RECORD EXCERPTS
○ ○ ○ ○ ○ ○ ○

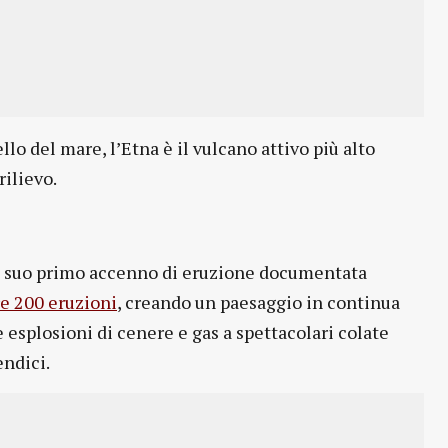
llo del mare, l’Etna è il vulcano attivo più alto
rilievo.
Dal suo primo accenno di eruzione documentata
re 200 eruzioni
, creando un paesaggio in continua
e esplosioni di cenere e gas a spettacolari colate
ndici.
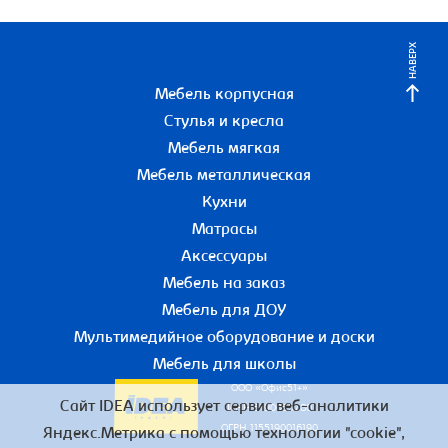
НАВЕРХ
Мебель корпусная
Стулья и кресла
Мебель мягкая
Мебель металлическая
Кухни
Матрасы
Аксессуары
Мебель на заказ
Мебель для ДОУ
Мультимедийное оборудование и доски
Мебель для школы
ООО «Офис51+»
Сайт IDEA использует сервис веб-аналитики
ИНН 5190055780
ОГРН 1155190016190
Яндекс.Метрика с помощью технологии "cookie",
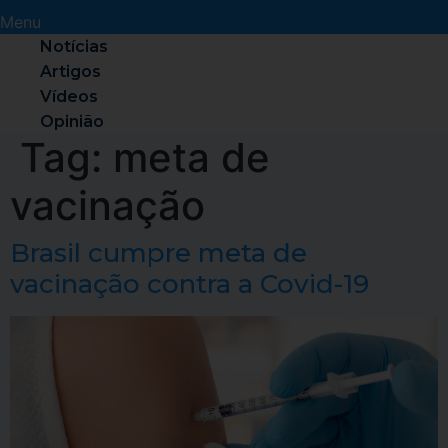
Menu
Notícias
Artigos
Vídeos
Opinião
Tag:
meta de
vacinação
Brasil cumpre meta de
vacinação contra a Covid-19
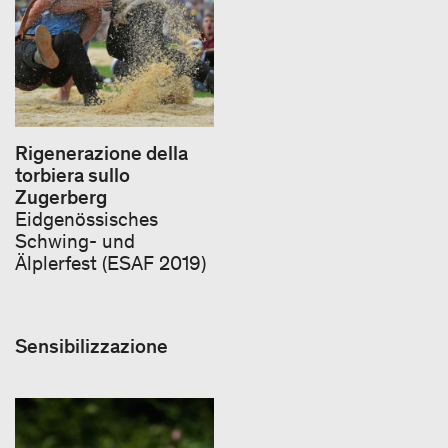
Rigenerazione della
torbiera sullo
Zugerberg
Eidgenössisches
Schwing-​ und
Älplerfest (ESAF 2019)
Sensibilizzazione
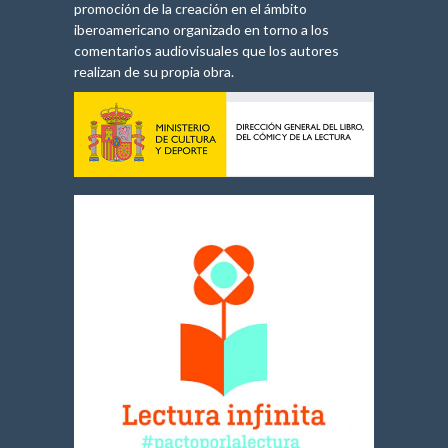
promoción de la creación en el ámbito
iberoamericano organizado en torno a los
comentarios audiovisuales que los autores
realizan de su propia obra.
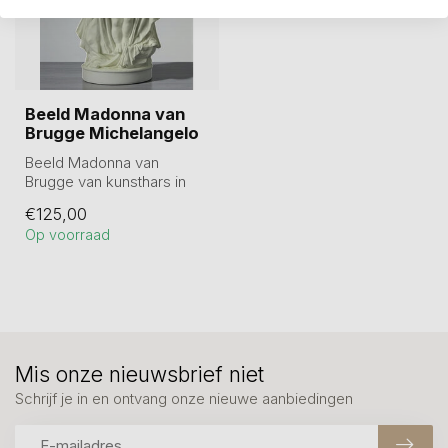
Beeld Madonna van
Brugge Michelangelo
Beeld Madonna van
Brugge van kunsthars in
verpakking. Circa 24 cm.
€125,00
Op voorraad
Mis onze nieuwsbrief niet
Schrijf je in en ontvang onze nieuwe aanbiedingen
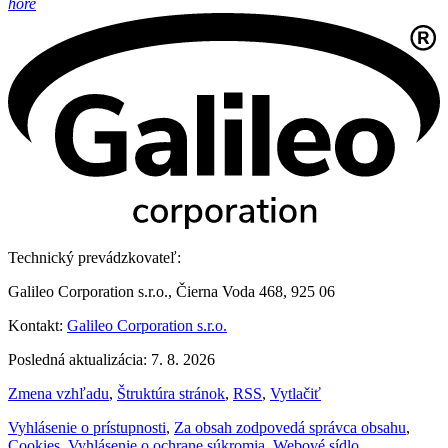
hore
Technický prevádzkovateľ:
Galileo Corporation s.r.o., Čierna Voda 468, 925 06
Kontakt:
Galileo Corporation s.r.o.
Posledná aktualizácia: 7. 8. 2026
Zmena vzhľadu
,
Štruktúra stránok
,
RSS
,
Vytlačiť
Vyhlásenie o prístupnosti
,
Za obsah zodpovedá správca obsahu
,
Cookies
,
Vyhlásenie o ochrane súkromia
,
Webové sídlo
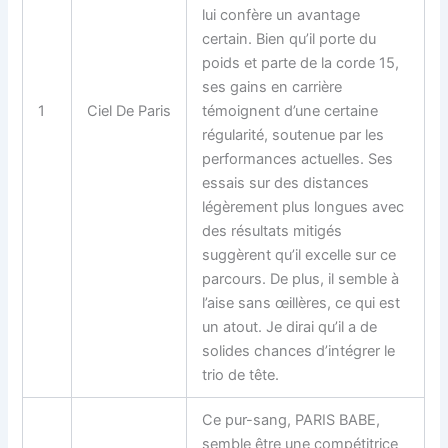
lui confère un avantage
certain. Bien qu’il porte du
poids et parte de la corde 15,
ses gains en carrière
1
Ciel De Paris
témoignent d’une certaine
régularité, soutenue par les
performances actuelles. Ses
essais sur des distances
légèrement plus longues avec
des résultats mitigés
suggèrent qu’il excelle sur ce
parcours. De plus, il semble à
l’aise sans œillères, ce qui est
un atout. Je dirai qu’il a de
solides chances d’intégrer le
trio de tête.
Ce pur-sang, PARIS BABE,
semble être une compétitrice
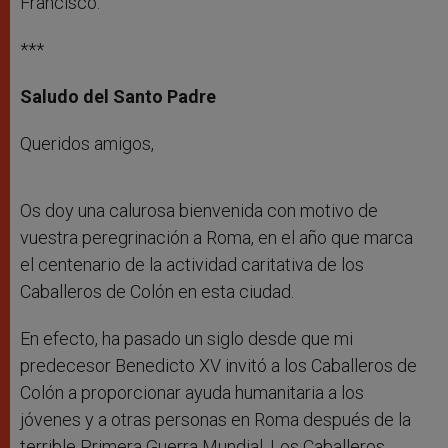
Francisco.
***
Saludo del Santo Padre
Queridos amigos,
Os doy una calurosa bienvenida con motivo de
vuestra peregrinación a Roma, en el año que marca
el centenario de la actividad caritativa de los
Caballeros de Colón en esta ciudad.
En efecto, ha pasado un siglo desde que mi
predecesor Benedicto XV invitó a los Caballeros de
Colón a proporcionar ayuda humanitaria a los
jóvenes y a otras personas en Roma después de la
terrible Primera Guerra Mundial. Los Caballeros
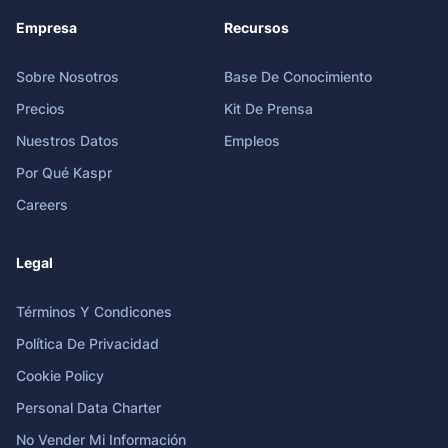
Empresa
Recursos
Sobre Nosotros
Base De Conocimiento
Precios
Kit De Prensa
Nuestros Datos
Empleos
Por Qué Kaspr
Careers
Legal
Términos Y Condicones
Política De Privacidad
Cookie Policy
Personal Data Charter
No Vender Mi Información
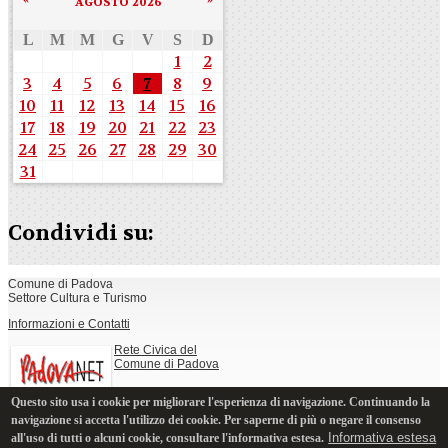
AGOSTO 2026
L
M
M
G
V
S
D
1
2
3
4
5
6
7
8
9
10
11
12
13
14
15
16
17
18
19
20
21
22
23
24
25
26
27
28
29
30
31
Condividi su:
Comune di Padova
Settore Cultura e Turismo
Informazioni e Contatti
Rete Civica del
Comune di Padova
Questo sito usa i cookie per migliorare l'esperienza di navigazione. Continuando la
Note legali, privacy e cookie
navigazione si accetta l'utilizzo dei cookie. Per saperne di più o negare il consenso
Informativa estesa
all'uso di tutti o alcuni cookie, consultare l'informativa estesa.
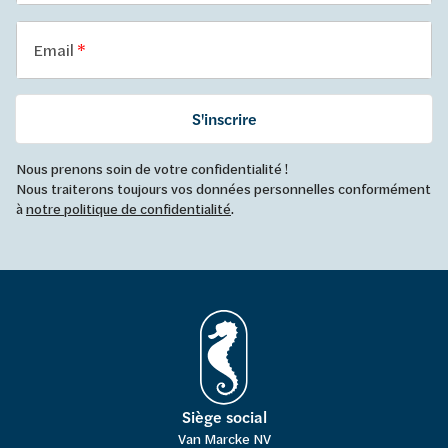
Email
S'inscrire
Nous prenons soin de votre confidentialité !
Nous traiterons toujours vos données personnelles conformément
à
notre politique de confidentialité
.
Siège social
Van Marcke NV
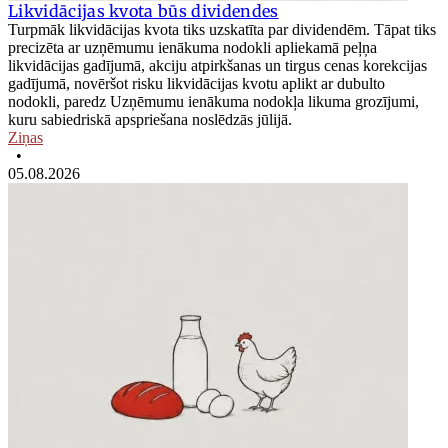
Likvidācijas kvota būs dividendes
Turpmāk likvidācijas kvota tiks uzskatīta par dividendēm. Tāpat tiks
precizēta ar uzņēmumu ienākuma nodokli apliekamā peļņa
likvidācijas gadījumā, akciju atpirkšanas un tirgus cenas korekcijas
gadījumā, novēršot risku likvidācijas kvotu aplikt ar dubulto
nodokli, paredz Uzņēmumu ienākuma nodokļa likuma grozījumi,
kuru sabiedriskā apspriešana noslēdzās jūlijā.
Ziņas
•
05.08.2026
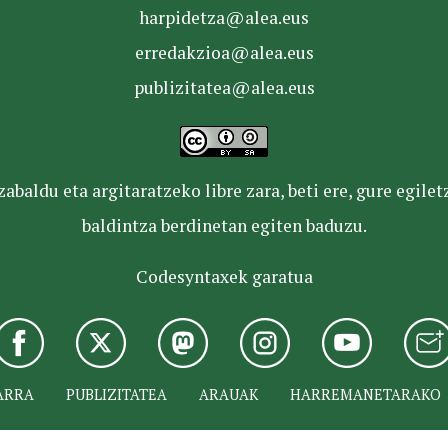
harpidetza@alea.eus
erredakzioa@alea.eus
publizitatea@alea.eus
baldu eta argitaratzeko libre zara, beti ere, gure egile
baldintza berdinetan egiten baduzu.
Codesyntaxek garatua
ARRA
PUBLIZITATEA
ARAUAK
HARREMANETARAKO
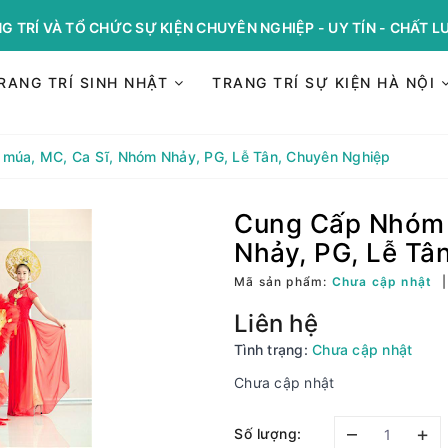
G TRÍ VÀ TỔ CHỨC SỰ KIỆN CHUYÊN NGHIỆP - UY TÍN - CHẤT 
RANG TRÍ SINH NHẬT
TRANG TRÍ SỰ KIỆN HÀ NỘI
múa, MC, Ca Sĩ, Nhóm Nhảy, PG, Lễ Tân, Chuyên Nghiệp
Cung Cấp Nhóm 
Nhảy, PG, Lễ Tâ
Mã sản phẩm:
Chưa cập nhật
Liên hệ
Tình trạng:
Chưa cập nhật
Chưa cập nhật
–
+
Số lượng:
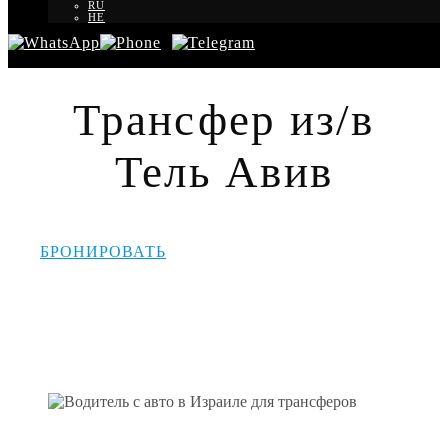
RU
HE
Трансфер из/в
Тель Авив
БРОНИРОВАТЬ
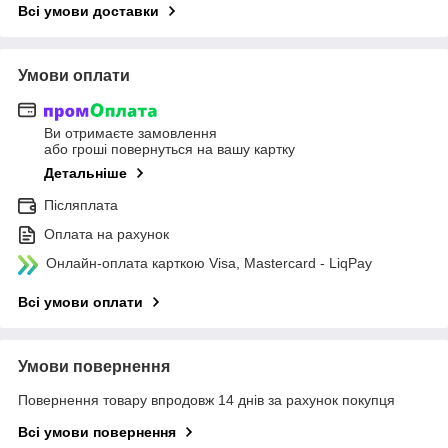
Всі умови доставки
Умови оплати
Ви отримаєте замовлення
або гроші повернуться на вашу картку
Детальніше
Післяплата
Оплата на рахунок
Онлайн-оплата карткою Visa, Mastercard - LiqPay
Всі умови оплати
Умови повернення
Повернення товару впродовж 14 днів за рахунок покупця
Всі умови повернення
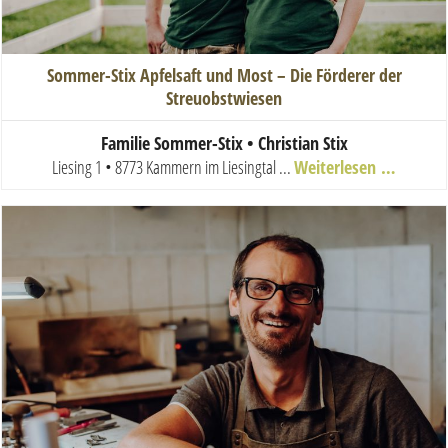
Sommer-Stix Apfelsaft und Most – Die Förderer der
Streuobstwiesen
Familie Sommer-Stix • Christian Stix
Liesing 1 • 8773 Kammern im Liesingtal
...
Weiterlesen …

○ ○ ○ ○ ○ ○ ○

ACTIVITY
Could you restate the material word for word, skipping any pictures it holds?

REPLY TO THE TASK
llo del mare, l’Etna è il vulcano attivo più alto
rilievo.
Dal suo primo accenno di eruzione documentata
re 200 eruzioni
, creando un paesaggio in continua
e esplosioni di cenere e gas a spettacolari colate
ndici.
НАВЕРХ
Мебель корпусная
Стулья и кресла
Мебель мягкая
Мебель металлическая
Кухни
Матрасы
Аксессуары
Мебель на заказ
Мебель для ДОУ
Мультимедийное оборудование и доски
Мебель для школы
ООО «Офис51+»
Сайт IDEA использует сервис веб-аналитики
ИНН 5190055780
ОГРН 1155190016190
Яндекс.Метрика с помощью технологии "cookie",
Menu
Notícias
Artigos
Vídeos
Opinião
Tag:
meta de
vacinação
Brasil cumpre meta de
vacinação contra a Covid-19
Rigenerazione della
torbiera sullo
Zugerberg
Eidgenössisches
Schwing-​ und
Älplerfest (ESAF 2019)
Sensibilizzazione
promoción de la creación en el ámbito
iberoamericano organizado en torno a los
comentarios audiovisuales que los autores
realizan de su propia obra.
Beeld Madonna van
Brugge Michelangelo
Beeld Madonna van
Brugge van kunsthars in
verpakking. Circa 24 cm.
€125,00
Op voorraad
Mis onze nieuwsbrief niet
Schrijf je in en ontvang onze nieuwe aanbiedingen
hore
Technický prevádzkovateľ:
Galileo Corporation s.r.o., Čierna Voda 468, 925 06
Kontakt:
Galileo Corporation s.r.o.
Posledná aktualizácia: 7. 8. 2026
Zmena vzhľadu
,
Štruktúra stránok
,
RSS
,
Vytlačiť
Vyhlásenie o prístupnosti
,
Za obsah zodpovedá správca obsahu
,
Cookies
,
Vyhlásenie o ochrane súkromia
,
Webové sídlo
lui confère un avantage
certain. Bien qu’il porte du
poids et parte de la corde 15,
ses gains en carrière
1
Ciel De Paris
témoignent d’une certaine
régularité, soutenue par les
performances actuelles. Ses
essais sur des distances
légèrement plus longues avec
des résultats mitigés
suggèrent qu’il excelle sur ce
parcours. De plus, il semble à
l’aise sans œillères, ce qui est
un atout. Je dirai qu’il a de
solides chances d’intégrer le
trio de tête.
Ce pur-sang, PARIS BABE,
semble être une compétitrice
Francisco.
***
Saludo del Santo Padre
Queridos amigos,
Os doy una calurosa bienvenida con motivo de
vuestra peregrinación a Roma, en el año que marca
el centenario de la actividad caritativa de los
Caballeros de Colón en esta ciudad.
En efecto, ha pasado un siglo desde que mi
predecesor Benedicto XV invitó a los Caballeros de
Colón a proporcionar ayuda humanitaria a los
jóvenes y a otras personas en Roma después de la
terrible Primera Guerra Mundial. Los Caballeros
Empresa
Recursos
Sobre Nosotros
Base De Conocimiento
Precios
Kit De Prensa
Nuestros Datos
Empleos
Por Qué Kaspr
Careers
Legal
Términos Y Condicones
Política De Privacidad
Cookie Policy
Personal Data Charter
No Vender Mi Información
AGOSTO 2026
L
M
M
G
V
S
D
1
2
3
4
5
6
7
8
9
10
11
12
13
14
15
16
17
18
19
20
21
22
23
24
25
26
27
28
29
30
31
Condividi su:
Comune di Padova
Settore Cultura e Turismo
Informazioni e Contatti
Rete Civica del
Comune di Padova
Questo sito usa i cookie per migliorare l'esperienza di navigazione. Continuando la
Note legali, privacy e cookie
navigazione si accetta l'utilizzo dei cookie. Per saperne di più o negare il consenso
Informativa estesa
all'uso di tutti o alcuni cookie, consultare l'informativa estesa.
Email
S'inscrire
Nous prenons soin de votre confidentialité !
Nous traiterons toujours vos données personnelles conformément
à
notre politique de confidentialité
.
Siège social
Van Marcke NV
Likvidācijas kvota būs dividendes
Turpmāk likvidācijas kvota tiks uzskatīta par dividendēm. Tāpat tiks
precizēta ar uzņēmumu ienākuma nodokli apliekamā peļņa
likvidācijas gadījumā, akciju atpirkšanas un tirgus cenas korekcijas
gadījumā, novēršot risku likvidācijas kvotu aplikt ar dubulto
nodokli, paredz Uzņēmumu ienākuma nodokļa likuma grozījumi,
kuru sabiedriskā apspriešana noslēdzās jūlijā.
Ziņas
•
05.08.2026
harpidetza@alea.eus
erredakzioa@alea.eus
publizitatea@alea.eus
baldu eta argitaratzeko libre zara, beti ere, gure egile
baldintza berdinetan egiten baduzu.
Codesyntaxek garatua
ARRA
PUBLIZITATEA
ARAUAK
HARREMANETARAKO
G TRÍ VÀ TỔ CHỨC SỰ KIỆN CHUYÊN NGHIỆP - UY TÍN - CHẤT 
RANG TRÍ SINH NHẬT
TRANG TRÍ SỰ KIỆN HÀ NỘI
múa, MC, Ca Sĩ, Nhóm Nhảy, PG, Lễ Tân, Chuyên Nghiệp
Cung Cấp Nhóm 
Nhảy, PG, Lễ Tâ
Mã sản phẩm:
Chưa cập nhật
Liên hệ
Tình trạng:
Chưa cập nhật
Chưa cập nhật
–
+
Số lượng:
RU
HE
Трансфер из/в
Тель Авив
БРОНИРОВАТЬ
Всі умови доставки
Умови оплати
Ви отримаєте замовлення
або гроші повернуться на вашу картку
Детальніше
Післяплата
Оплата на рахунок
Онлайн-оплата карткою Visa, Mastercard - LiqPay
Всі умови оплати
Умови повернення
Повернення товару впродовж 14 днів за рахунок покупця
Всі умови повернення
Sommer-Stix Apfelsaft und Most – Die Förderer der
Streuobstwiesen
Familie Sommer-Stix • Christian Stix
Liesing 1 • 8773 Kammern im Liesingtal
...
Weiterlesen …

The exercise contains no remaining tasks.